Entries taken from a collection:
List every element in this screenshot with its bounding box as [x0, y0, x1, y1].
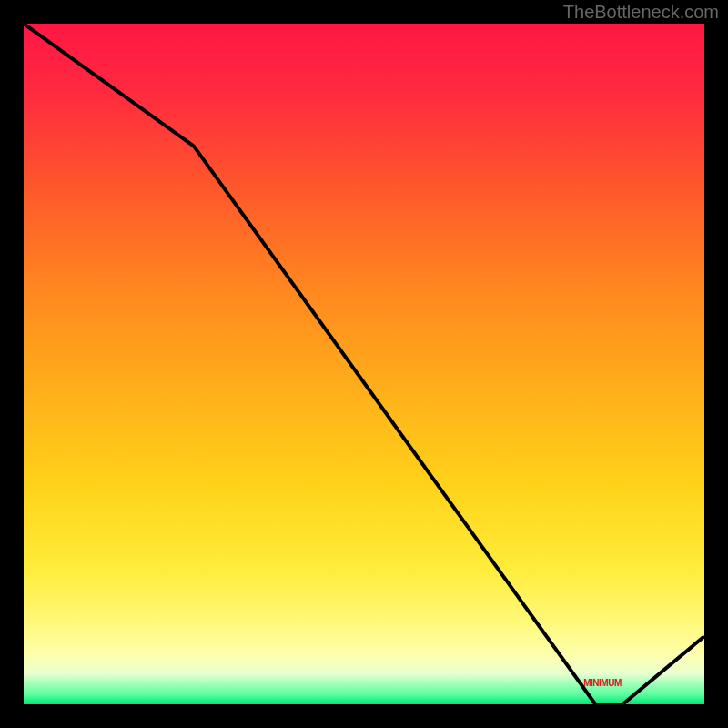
bottleneck-curve — [24, 24, 704, 704]
chart-frame: TheBottleneck.com MINIMUM — [0, 0, 728, 728]
minimum-label: MINIMUM — [583, 678, 622, 688]
watermark-text: TheBottleneck.com — [563, 2, 719, 23]
plot-area: MINIMUM — [24, 24, 704, 704]
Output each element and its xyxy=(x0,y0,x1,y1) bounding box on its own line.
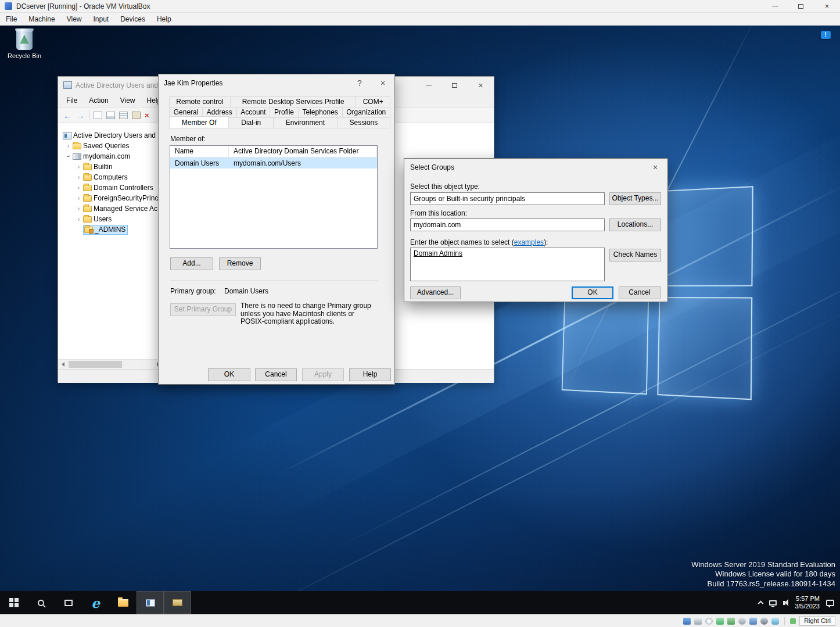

* EXERCISE OBJECTIVE *
An exact reproduction of the data is needed, with no pictures included.

* REPLY TO THE TASK *
List every element in this screenshot with its bounding box as [x0, y0, x1, y1].
bottleneck-curve — [24, 24, 704, 704]
chart-frame: TheBottleneck.com MINIMUM — [0, 0, 728, 728]
minimum-label: MINIMUM — [583, 678, 622, 688]
watermark-text: TheBottleneck.com — [563, 2, 719, 23]
plot-area: MINIMUM — [24, 24, 704, 704]
Output each element and its xyxy=(x0,y0,x1,y1) bounding box on its own line.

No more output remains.